State legislation may have helped. With the passage of Proposition 227, which ended bilingual education two years ago except for students who could obtain waivers, came classes taught mostly in English. Some teachers said those classes may have better prepared children to take the SAT-9 test.

And with Proposition 227 came new books.

“At the same time we were starting English immersion, the district purchased all kinds of language arts books for all teachers,” said de la Ochoa. Previously at Laurel, “a lot of students didn’t even have books.”

Both schools are still under the state’s target score of 800 on the Academic Performance Index — which uses a scale of 200 to 1000 — but the gains are significant in a district that once was the county’s lowest academic performer.

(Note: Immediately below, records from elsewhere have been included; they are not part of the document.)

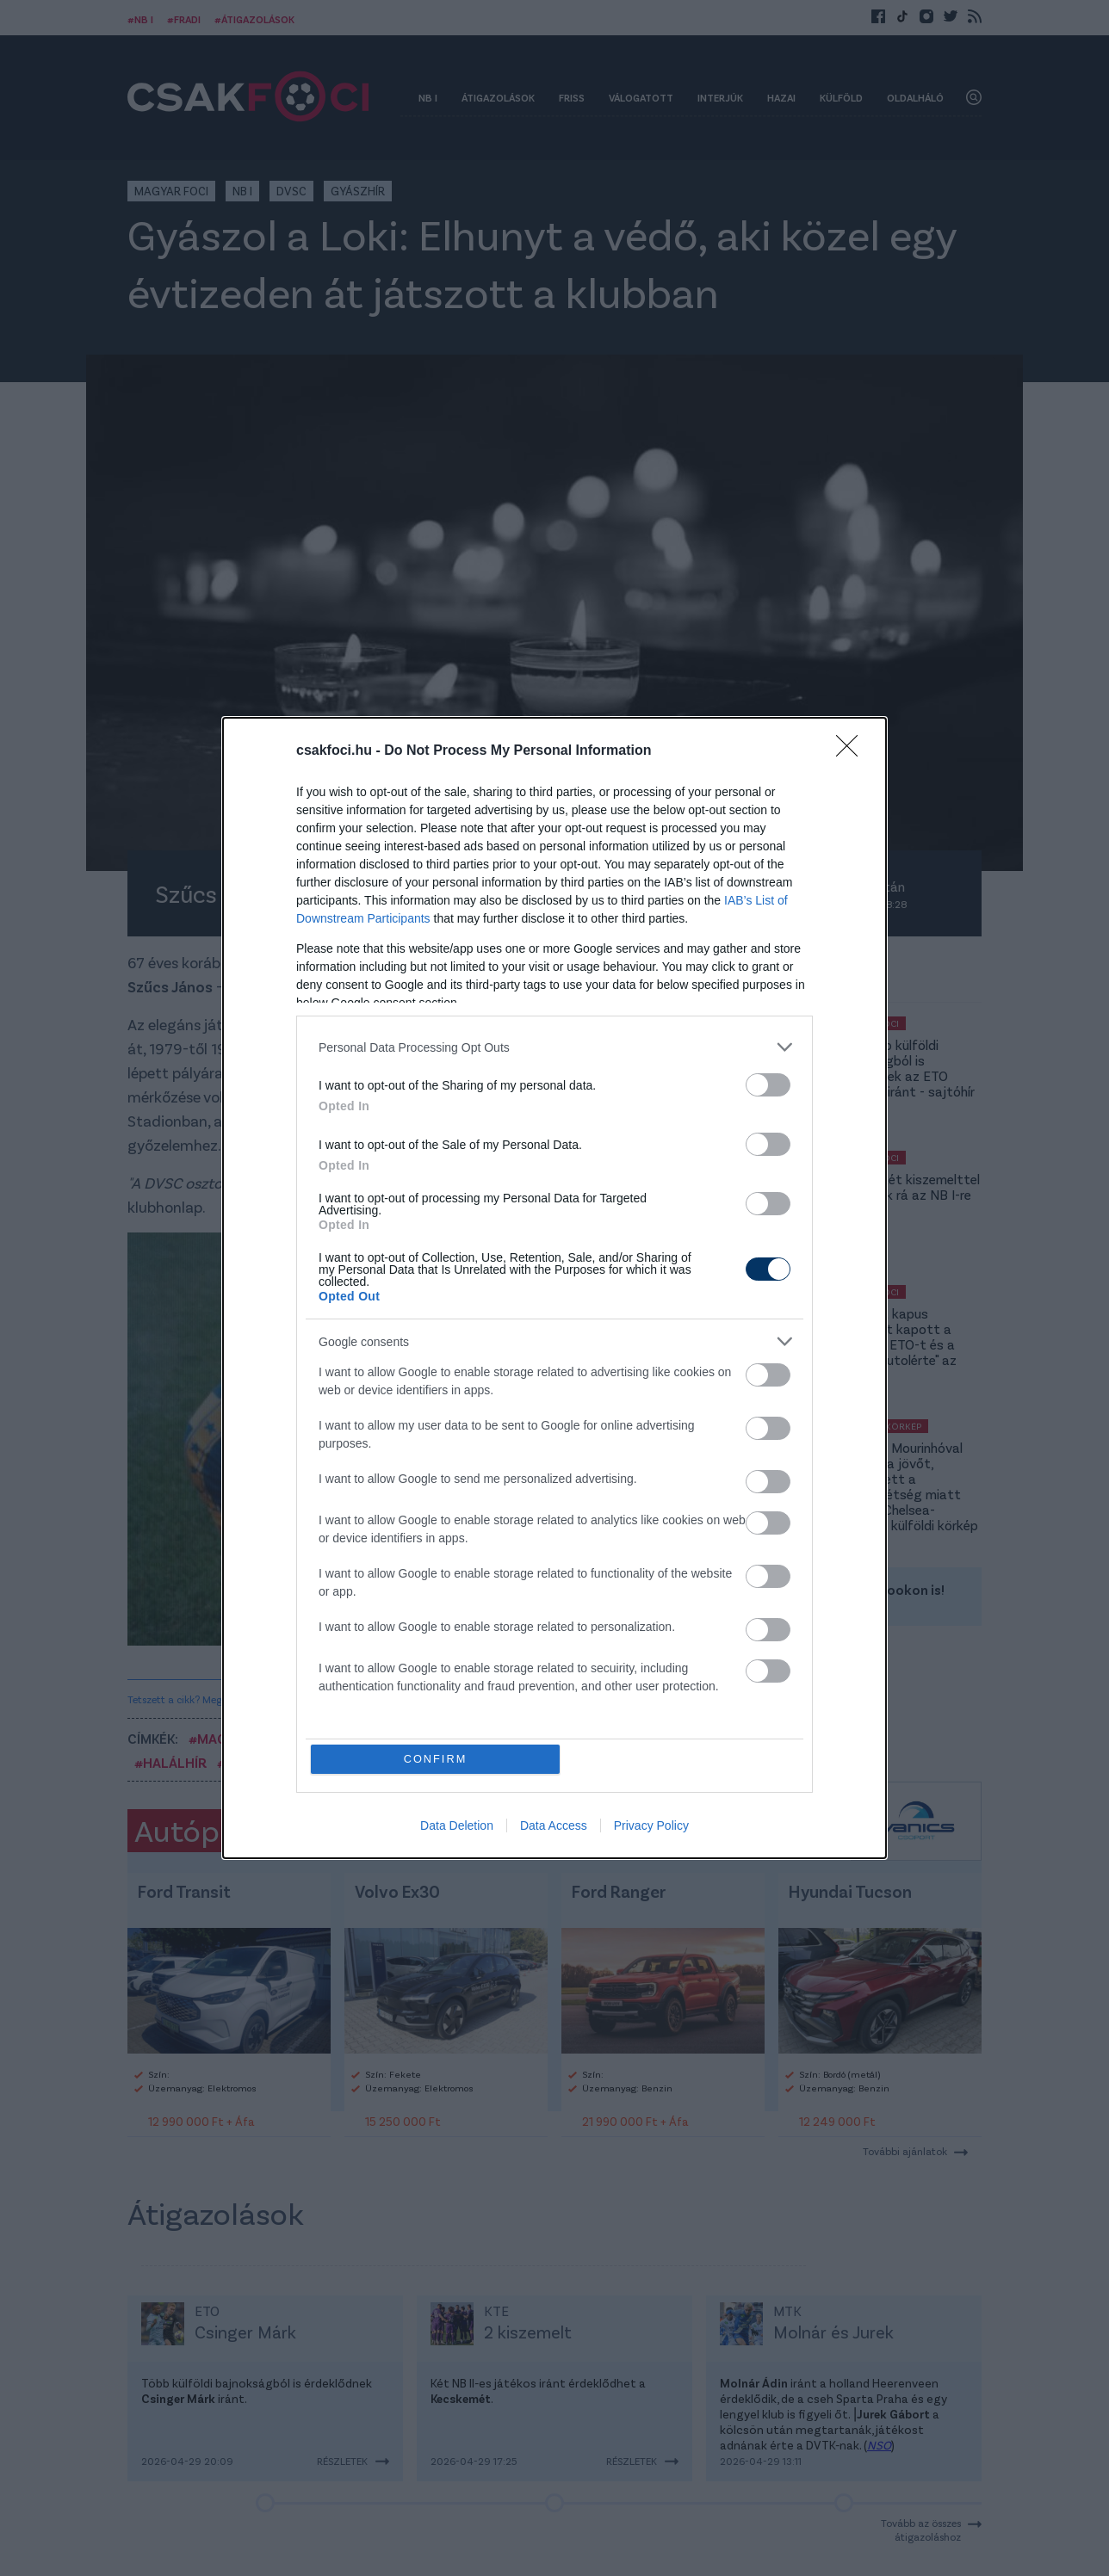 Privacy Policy (651, 1826)
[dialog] (554, 1288)
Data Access (553, 1826)
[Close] (852, 751)
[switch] (768, 1084)
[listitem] (554, 1047)
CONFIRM (436, 1758)
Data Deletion (456, 1826)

The state released scores for thousands of schools Wednesday. Some 300 schools in San Diego County earned cash rewards. Some teachers could be in line for $25,000 each.

Schools that fail to show gains may face sanctions, including being closed. At Santa Margarita, which serves 464 children, teachers fretted over the test.

“We’re always afraid that we’re not going to do well,” said Jane Ewing, a first-grade teacher.

Ewing attributed gains to higher expectations for children and a focus on teaching the state’s new rigorous content standards.

Oceanside Superintendent Ken Noonan said the gains demonstrate that campuses can break a cycle of low performance. Both are largely low-income schools. Laurel is jammed with English learners. Santa Margarita primarily serves children of enlisted military personnel.

“There’s just as much brainpower in poor kids as in rich kids,” he said. “It’s how you teach them.”